Exercise directions = Within the lines below, the span from the line with "Shipping Information" to the line with "Why You Should Season Your Cast Iron", both ends included, is to be reproduced exactly, with pictures omitted.

Input data =
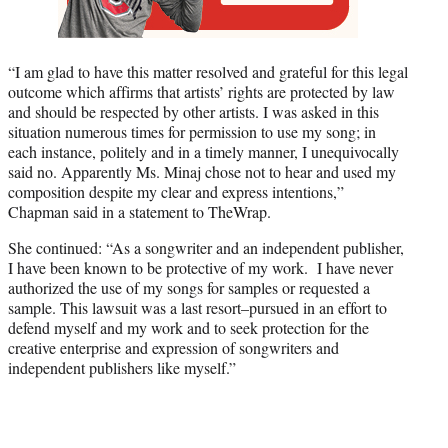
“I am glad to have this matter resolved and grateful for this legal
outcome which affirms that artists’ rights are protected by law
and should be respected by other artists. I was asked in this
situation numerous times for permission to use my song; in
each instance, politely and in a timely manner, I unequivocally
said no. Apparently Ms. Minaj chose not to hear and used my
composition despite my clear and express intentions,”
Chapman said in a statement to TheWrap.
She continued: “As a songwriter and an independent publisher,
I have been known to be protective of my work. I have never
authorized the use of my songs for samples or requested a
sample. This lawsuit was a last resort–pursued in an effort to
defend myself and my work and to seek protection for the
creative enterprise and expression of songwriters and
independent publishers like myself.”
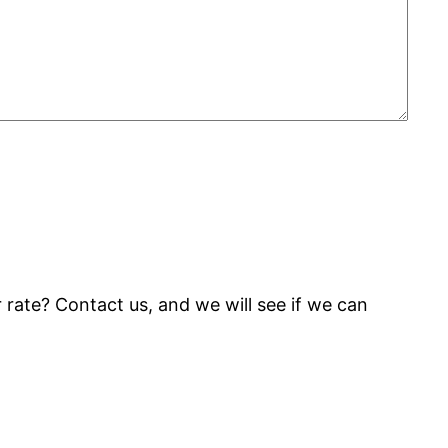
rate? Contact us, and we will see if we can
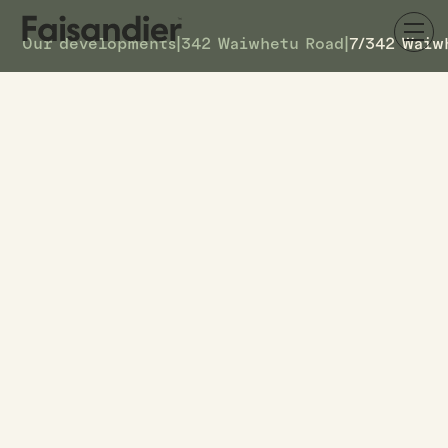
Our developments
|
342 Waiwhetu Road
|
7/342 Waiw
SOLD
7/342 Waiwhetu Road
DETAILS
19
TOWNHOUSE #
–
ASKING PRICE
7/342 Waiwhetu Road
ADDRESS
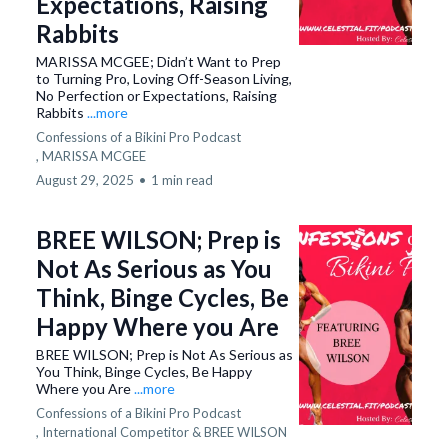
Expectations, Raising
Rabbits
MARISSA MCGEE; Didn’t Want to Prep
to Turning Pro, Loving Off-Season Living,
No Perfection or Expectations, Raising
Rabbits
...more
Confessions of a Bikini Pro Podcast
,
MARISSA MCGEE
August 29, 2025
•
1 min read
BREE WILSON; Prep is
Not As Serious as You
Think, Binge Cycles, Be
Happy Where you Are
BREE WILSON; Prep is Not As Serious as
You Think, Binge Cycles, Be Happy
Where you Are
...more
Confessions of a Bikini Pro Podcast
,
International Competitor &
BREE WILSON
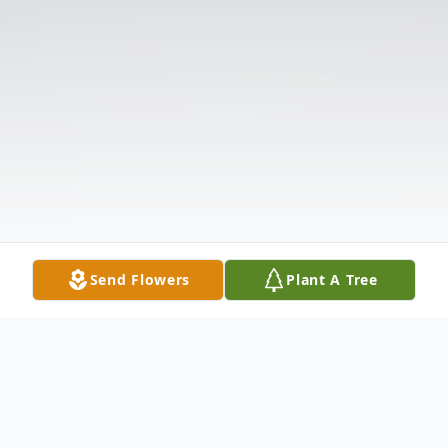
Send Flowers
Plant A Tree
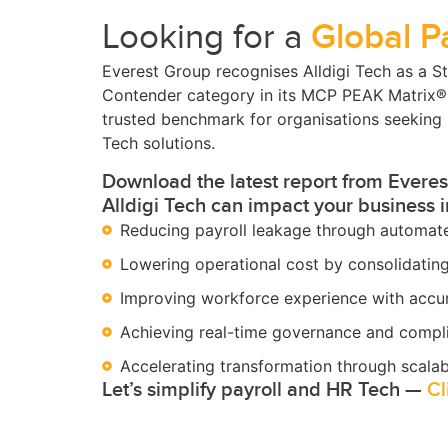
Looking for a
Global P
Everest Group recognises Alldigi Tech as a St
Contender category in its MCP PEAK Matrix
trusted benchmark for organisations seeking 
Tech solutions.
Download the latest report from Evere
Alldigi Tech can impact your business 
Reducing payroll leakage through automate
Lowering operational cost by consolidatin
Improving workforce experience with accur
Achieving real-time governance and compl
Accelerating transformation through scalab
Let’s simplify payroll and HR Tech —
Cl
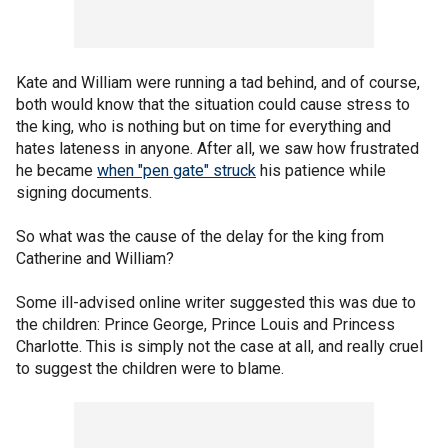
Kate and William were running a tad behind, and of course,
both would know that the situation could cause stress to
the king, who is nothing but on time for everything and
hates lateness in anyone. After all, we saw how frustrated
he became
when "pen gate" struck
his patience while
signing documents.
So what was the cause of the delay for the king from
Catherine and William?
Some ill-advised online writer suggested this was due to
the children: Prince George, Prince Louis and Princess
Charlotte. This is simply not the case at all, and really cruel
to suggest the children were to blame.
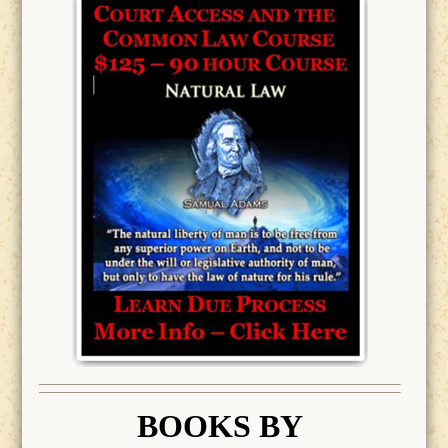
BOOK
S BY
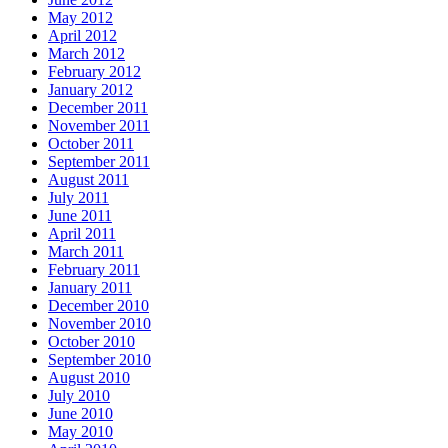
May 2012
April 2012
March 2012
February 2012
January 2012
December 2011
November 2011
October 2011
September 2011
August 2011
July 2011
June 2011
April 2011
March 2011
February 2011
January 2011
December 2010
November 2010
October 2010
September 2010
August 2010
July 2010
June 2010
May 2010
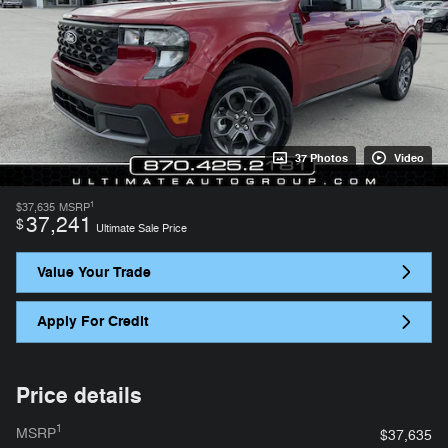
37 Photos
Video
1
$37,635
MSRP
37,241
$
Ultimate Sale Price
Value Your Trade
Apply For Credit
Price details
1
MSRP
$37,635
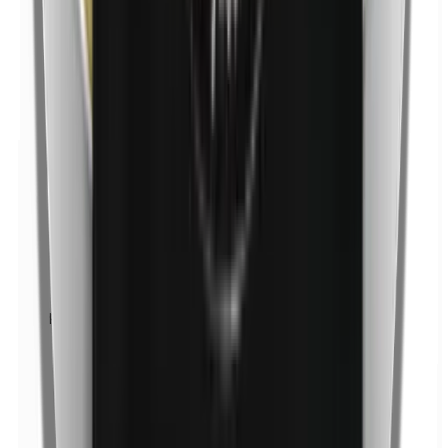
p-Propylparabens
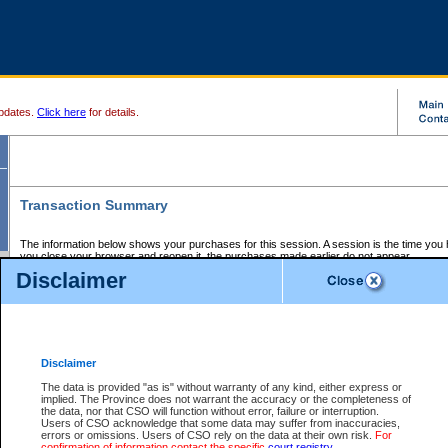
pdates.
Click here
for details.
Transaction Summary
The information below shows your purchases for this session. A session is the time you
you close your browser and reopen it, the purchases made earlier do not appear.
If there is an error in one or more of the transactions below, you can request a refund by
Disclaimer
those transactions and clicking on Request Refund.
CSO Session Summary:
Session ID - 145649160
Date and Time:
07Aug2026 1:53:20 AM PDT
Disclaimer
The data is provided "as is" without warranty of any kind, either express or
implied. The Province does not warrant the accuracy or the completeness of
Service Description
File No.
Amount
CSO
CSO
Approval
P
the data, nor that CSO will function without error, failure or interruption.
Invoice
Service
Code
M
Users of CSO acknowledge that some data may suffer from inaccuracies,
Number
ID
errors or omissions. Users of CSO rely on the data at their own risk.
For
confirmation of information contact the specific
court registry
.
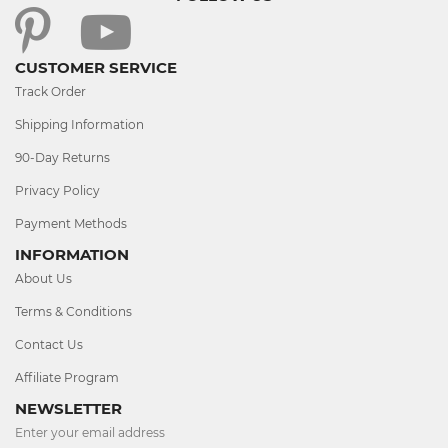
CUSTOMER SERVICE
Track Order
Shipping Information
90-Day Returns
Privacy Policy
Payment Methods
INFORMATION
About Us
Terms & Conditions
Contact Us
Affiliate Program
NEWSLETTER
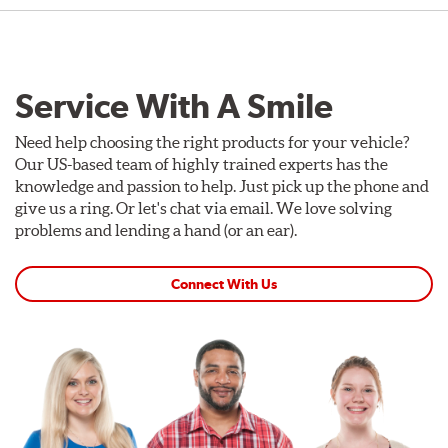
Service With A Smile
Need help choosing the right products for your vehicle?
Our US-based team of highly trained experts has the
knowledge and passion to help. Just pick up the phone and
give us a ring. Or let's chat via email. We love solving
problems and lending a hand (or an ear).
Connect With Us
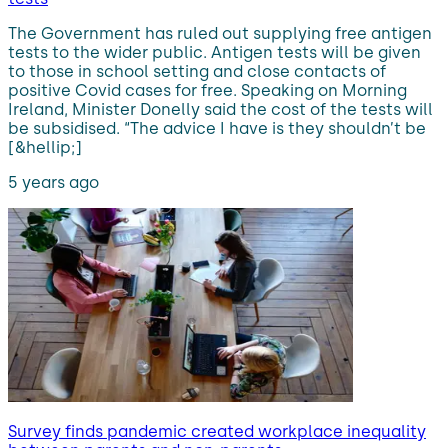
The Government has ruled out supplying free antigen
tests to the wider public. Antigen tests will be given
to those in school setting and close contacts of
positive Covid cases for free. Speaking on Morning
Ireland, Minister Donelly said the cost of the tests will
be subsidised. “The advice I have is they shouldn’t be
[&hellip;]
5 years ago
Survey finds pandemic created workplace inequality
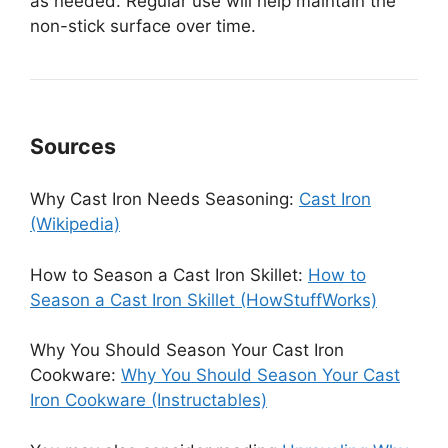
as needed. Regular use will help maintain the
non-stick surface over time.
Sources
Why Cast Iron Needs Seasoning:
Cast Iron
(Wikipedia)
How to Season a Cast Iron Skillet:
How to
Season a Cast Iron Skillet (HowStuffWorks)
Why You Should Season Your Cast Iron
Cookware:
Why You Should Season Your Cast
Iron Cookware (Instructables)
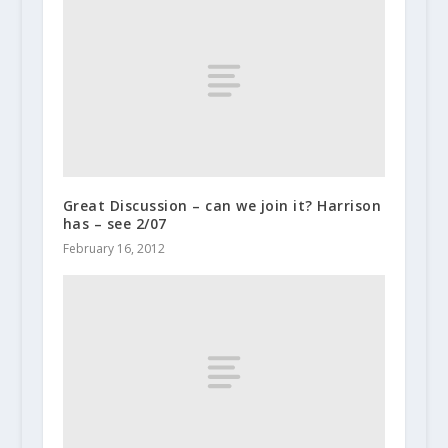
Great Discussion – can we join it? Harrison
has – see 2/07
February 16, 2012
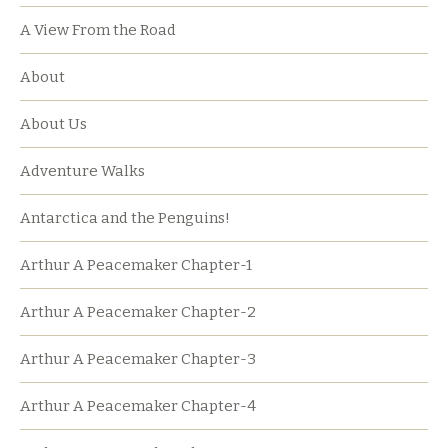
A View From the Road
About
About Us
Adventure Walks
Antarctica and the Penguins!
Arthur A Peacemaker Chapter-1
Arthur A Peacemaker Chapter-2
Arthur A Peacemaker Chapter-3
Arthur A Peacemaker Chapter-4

Answer section =
Shipping Information
90-Day Returns
Privacy Policy
Payment Methods
INFORMATION
About Us
Terms & Conditions
Contact Us
Affiliate Program
NEWSLETTER
Service With A Smile
Need help choosing the right products for your vehicle?
Our US-based team of highly trained experts has the
knowledge and passion to help. Just pick up the phone and
give us a ring. Or let's chat via email. We love solving
problems and lending a hand (or an ear).
Connect With Us
The Government has ruled out supplying free antigen
tests to the wider public. Antigen tests will be given
to those in school setting and close contacts of
positive Covid cases for free. Speaking on Morning
Ireland, Minister Donelly said the cost of the tests will
be subsidised. “The advice I have is they shouldn’t be
[&hellip;]
5 years ago
Survey finds pandemic created workplace inequality
as needed. Regular use will help maintain the
non-stick surface over time.
Sources
Why Cast Iron Needs Seasoning:
Cast Iron
(Wikipedia)
How to Season a Cast Iron Skillet:
How to
Season a Cast Iron Skillet (HowStuffWorks)
Why You Should Season Your Cast Iron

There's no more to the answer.